= Beginning of Section =
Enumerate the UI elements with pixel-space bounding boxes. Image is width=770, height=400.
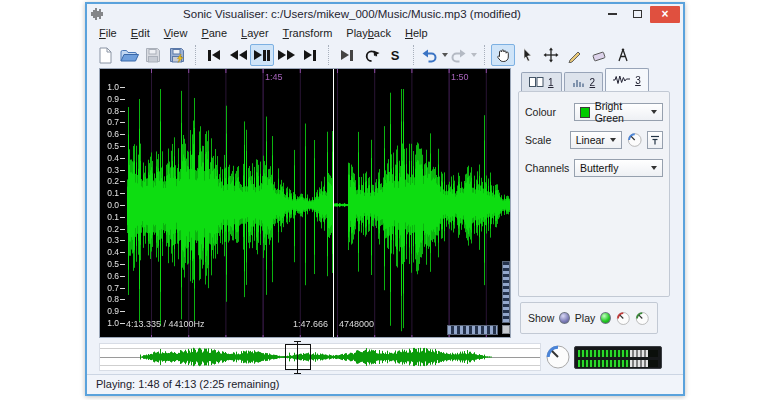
redo-button[interactable] <box>449 44 478 66</box>
bars-icon <box>572 77 586 87</box>
solo-button[interactable]: S <box>383 44 407 66</box>
scale-value: Linear <box>576 134 605 146</box>
scale-label: 0.6 <box>101 129 119 139</box>
scale-label: 0.6 <box>101 271 119 281</box>
scale-select[interactable]: Linear <box>570 131 622 149</box>
new-session-button[interactable] <box>93 44 117 66</box>
scale-label: 0.8 <box>101 106 119 116</box>
chevron-down-icon <box>651 110 657 114</box>
view-region-rect[interactable] <box>285 344 311 370</box>
select-tool-button[interactable] <box>515 44 539 66</box>
minimize-button[interactable] <box>600 6 625 23</box>
menu-pane[interactable]: Pane <box>194 25 234 41</box>
loop-icon <box>363 48 380 63</box>
scale-label: 0.8 <box>101 294 119 304</box>
export-button[interactable] <box>165 44 189 66</box>
rewind-button[interactable] <box>226 44 250 66</box>
playback-level-meter[interactable] <box>574 346 662 369</box>
chevron-down-icon <box>651 166 657 170</box>
menu-transform[interactable]: Transform <box>276 25 340 41</box>
play-pause-button[interactable] <box>250 44 274 66</box>
tab-pane-1[interactable]: 1 <box>521 72 562 91</box>
status-text: Playing: 1:48 of 4:13 (2:25 remaining) <box>96 378 279 390</box>
channels-select[interactable]: Butterfly <box>574 159 663 177</box>
colour-select[interactable]: Bright Green <box>574 103 663 121</box>
menu-playback[interactable]: Playback <box>339 25 398 41</box>
loop-playback-button[interactable] <box>359 44 383 66</box>
show-toggle-led[interactable] <box>559 312 570 324</box>
horizontal-zoom-thumbwheel[interactable] <box>447 325 498 335</box>
undo-button[interactable] <box>420 44 449 66</box>
scale-label: 0.7 <box>101 117 119 127</box>
menu-layer[interactable]: Layer <box>234 25 276 41</box>
overview-canvas[interactable] <box>100 344 540 370</box>
playback-speed-dial[interactable] <box>545 344 571 370</box>
scale-label: 0.1 <box>101 212 119 222</box>
menu-file[interactable]: File <box>92 25 124 41</box>
waveform-canvas[interactable] <box>100 69 511 338</box>
hand-icon <box>495 47 511 63</box>
navigate-tool-button[interactable] <box>491 44 515 66</box>
menu-edit[interactable]: Edit <box>124 25 157 41</box>
erase-tool-button[interactable] <box>587 44 611 66</box>
zoom-reset-button[interactable] <box>502 325 510 334</box>
channels-value: Butterfly <box>580 162 619 174</box>
move-cross-icon <box>543 47 559 63</box>
menu-help[interactable]: Help <box>398 25 435 41</box>
duration-readout: 4:13.335 / 44100Hz <box>126 319 205 329</box>
toolbar: S <box>87 42 683 68</box>
tab-pane-3[interactable]: 3 <box>605 68 649 91</box>
fast-forward-button[interactable] <box>274 44 298 66</box>
forward-to-end-button[interactable] <box>298 44 322 66</box>
rewind-to-start-button[interactable] <box>202 44 226 66</box>
overview-pane[interactable] <box>99 343 541 371</box>
waveform-pane[interactable]: 4:13.335 / 44100Hz 1:47.666 4748000 1.00… <box>99 68 511 338</box>
time-label: 1:50 <box>451 72 469 82</box>
scale-row: Scale Linear <box>525 131 663 149</box>
close-button[interactable]: × <box>650 6 680 23</box>
layer-gain-dial[interactable] <box>616 310 631 327</box>
play-label: Play <box>575 312 595 324</box>
scale-label: 0.0 <box>101 200 119 210</box>
menu-view[interactable]: View <box>157 25 195 41</box>
scale-label: 0.9 <box>101 306 119 316</box>
colour-label: Colour <box>525 106 574 118</box>
open-button[interactable] <box>117 44 141 66</box>
channels-row: Channels Butterfly <box>525 159 663 177</box>
edit-tool-button[interactable] <box>539 44 563 66</box>
scale-label: 0.4 <box>101 153 119 163</box>
maximize-button[interactable] <box>625 6 650 23</box>
scale-label: 1.0 <box>101 82 119 92</box>
toolbar-separator <box>328 45 329 65</box>
toolbar-separator <box>195 45 196 65</box>
vertical-zoom-thumbwheel[interactable] <box>502 261 510 323</box>
play-selection-icon <box>341 50 349 60</box>
open-folder-icon <box>120 48 139 63</box>
redo-dropdown-icon[interactable] <box>471 53 477 57</box>
layer-pan-dial[interactable] <box>635 310 650 327</box>
tab-pane-2[interactable]: 2 <box>564 72 604 91</box>
play-toggle-led[interactable] <box>600 312 611 324</box>
level-handle[interactable] <box>630 360 648 367</box>
normalize-button[interactable] <box>647 131 663 149</box>
visibility-controls: Show Play <box>520 302 658 334</box>
waveform-tab-icon <box>613 75 631 85</box>
toolbar-separator <box>484 45 485 65</box>
app-window: Sonic Visualiser: c:/Users/mikew_000/Mus… <box>85 2 685 396</box>
measure-tool-button[interactable] <box>611 44 635 66</box>
scale-label: 0.5 <box>101 259 119 269</box>
play-selection-button[interactable] <box>335 44 359 66</box>
chevron-down-icon <box>610 138 616 142</box>
colour-row: Colour Bright Green <box>525 103 663 121</box>
meter-row-right <box>578 360 658 367</box>
save-button[interactable] <box>141 44 165 66</box>
cursor-frame-readout: 4748000 <box>339 319 374 329</box>
level-handle[interactable] <box>630 350 648 357</box>
gain-dial[interactable] <box>627 131 642 149</box>
title-bar[interactable]: Sonic Visualiser: c:/Users/mikew_000/Mus… <box>87 4 683 24</box>
draw-tool-button[interactable] <box>563 44 587 66</box>
ffwd-icon <box>278 50 286 60</box>
undo-dropdown-icon[interactable] <box>442 53 448 57</box>
toolbar-separator <box>413 45 414 65</box>
overview-playback-cursor <box>297 341 298 374</box>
= End of Section =
* What you will do *
From the first record to the last, transcribe everything exactly but drop the pictures.

* Task result *
Enumerate the UI elements with pixel-space bounding boxes. Image is width=770, height=400.
redo-button[interactable] <box>449 44 478 66</box>
bars-icon <box>572 77 586 87</box>
solo-button[interactable]: S <box>383 44 407 66</box>
scale-value: Linear <box>576 134 605 146</box>
scale-label: 0.6 <box>101 129 119 139</box>
scale-label: 0.6 <box>101 271 119 281</box>
scale-select[interactable]: Linear <box>570 131 622 149</box>
new-session-button[interactable] <box>93 44 117 66</box>
scale-label: 0.8 <box>101 106 119 116</box>
chevron-down-icon <box>651 110 657 114</box>
view-region-rect[interactable] <box>285 344 311 370</box>
select-tool-button[interactable] <box>515 44 539 66</box>
minimize-button[interactable] <box>600 6 625 23</box>
menu-pane[interactable]: Pane <box>194 25 234 41</box>
loop-icon <box>363 48 380 63</box>
scale-label: 0.8 <box>101 294 119 304</box>
export-button[interactable] <box>165 44 189 66</box>
rewind-button[interactable] <box>226 44 250 66</box>
playback-level-meter[interactable] <box>574 346 662 369</box>
chevron-down-icon <box>651 166 657 170</box>
menu-transform[interactable]: Transform <box>276 25 340 41</box>
play-pause-button[interactable] <box>250 44 274 66</box>
tab-pane-1[interactable]: 1 <box>521 72 562 91</box>
status-text: Playing: 1:48 of 4:13 (2:25 remaining) <box>96 378 279 390</box>
channels-select[interactable]: Butterfly <box>574 159 663 177</box>
colour-select[interactable]: Bright Green <box>574 103 663 121</box>
menu-playback[interactable]: Playback <box>339 25 398 41</box>
loop-playback-button[interactable] <box>359 44 383 66</box>
show-toggle-led[interactable] <box>559 312 570 324</box>
horizontal-zoom-thumbwheel[interactable] <box>447 325 498 335</box>
undo-button[interactable] <box>420 44 449 66</box>
scale-label: 0.7 <box>101 117 119 127</box>
menu-layer[interactable]: Layer <box>234 25 276 41</box>
overview-canvas[interactable] <box>100 344 540 370</box>
playback-speed-dial[interactable] <box>545 344 571 370</box>
scale-label: 0.1 <box>101 212 119 222</box>
menu-file[interactable]: File <box>92 25 124 41</box>
waveform-canvas[interactable] <box>100 69 511 338</box>
hand-icon <box>495 47 511 63</box>
navigate-tool-button[interactable] <box>491 44 515 66</box>
menu-edit[interactable]: Edit <box>124 25 157 41</box>
erase-tool-button[interactable] <box>587 44 611 66</box>
zoom-reset-button[interactable] <box>502 325 510 334</box>
channels-value: Butterfly <box>580 162 619 174</box>
move-cross-icon <box>543 47 559 63</box>
menu-help[interactable]: Help <box>398 25 435 41</box>
duration-readout: 4:13.335 / 44100Hz <box>126 319 205 329</box>
toolbar: S <box>87 42 683 68</box>
tab-pane-3[interactable]: 3 <box>605 68 649 91</box>
fast-forward-button[interactable] <box>274 44 298 66</box>
forward-to-end-button[interactable] <box>298 44 322 66</box>
rewind-to-start-button[interactable] <box>202 44 226 66</box>
overview-pane[interactable] <box>99 343 541 371</box>
waveform-pane[interactable]: 4:13.335 / 44100Hz 1:47.666 4748000 1.00… <box>99 68 511 338</box>
time-label: 1:50 <box>451 72 469 82</box>
scale-row: Scale Linear <box>525 131 663 149</box>
close-button[interactable]: × <box>650 6 680 23</box>
layer-gain-dial[interactable] <box>616 310 631 327</box>
play-label: Play <box>575 312 595 324</box>
scale-label: 0.0 <box>101 200 119 210</box>
menu-view[interactable]: View <box>157 25 195 41</box>
scale-label: 0.9 <box>101 306 119 316</box>
colour-label: Colour <box>525 106 574 118</box>
open-button[interactable] <box>117 44 141 66</box>
channels-row: Channels Butterfly <box>525 159 663 177</box>
edit-tool-button[interactable] <box>539 44 563 66</box>
scale-label: 0.4 <box>101 153 119 163</box>
maximize-button[interactable] <box>625 6 650 23</box>
scale-label: 1.0 <box>101 82 119 92</box>
toolbar-separator <box>328 45 329 65</box>
toolbar-separator <box>195 45 196 65</box>
vertical-zoom-thumbwheel[interactable] <box>502 261 510 323</box>
play-selection-icon <box>341 50 349 60</box>
open-folder-icon <box>120 48 139 63</box>
redo-dropdown-icon[interactable] <box>471 53 477 57</box>
layer-pan-dial[interactable] <box>635 310 650 327</box>
tab-pane-2[interactable]: 2 <box>564 72 604 91</box>
play-toggle-led[interactable] <box>600 312 611 324</box>
level-handle[interactable] <box>630 360 648 367</box>
normalize-button[interactable] <box>647 131 663 149</box>
visibility-controls: Show Play <box>520 302 658 334</box>
waveform-tab-icon <box>613 75 631 85</box>
toolbar-separator <box>484 45 485 65</box>
app-window: Sonic Visualiser: c:/Users/mikew_000/Mus… <box>85 2 685 396</box>
measure-tool-button[interactable] <box>611 44 635 66</box>
scale-label: 0.5 <box>101 259 119 269</box>
play-selection-button[interactable] <box>335 44 359 66</box>
chevron-down-icon <box>610 138 616 142</box>
colour-row: Colour Bright Green <box>525 103 663 121</box>
meter-row-right <box>578 360 658 367</box>
save-button[interactable] <box>141 44 165 66</box>
cursor-frame-readout: 4748000 <box>339 319 374 329</box>
level-handle[interactable] <box>630 350 648 357</box>
gain-dial[interactable] <box>627 131 642 149</box>
title-bar[interactable]: Sonic Visualiser: c:/Users/mikew_000/Mus… <box>87 4 683 24</box>
draw-tool-button[interactable] <box>563 44 587 66</box>
ffwd-icon <box>278 50 286 60</box>
undo-dropdown-icon[interactable] <box>442 53 448 57</box>
toolbar-separator <box>413 45 414 65</box>
overview-playback-cursor <box>297 341 298 374</box>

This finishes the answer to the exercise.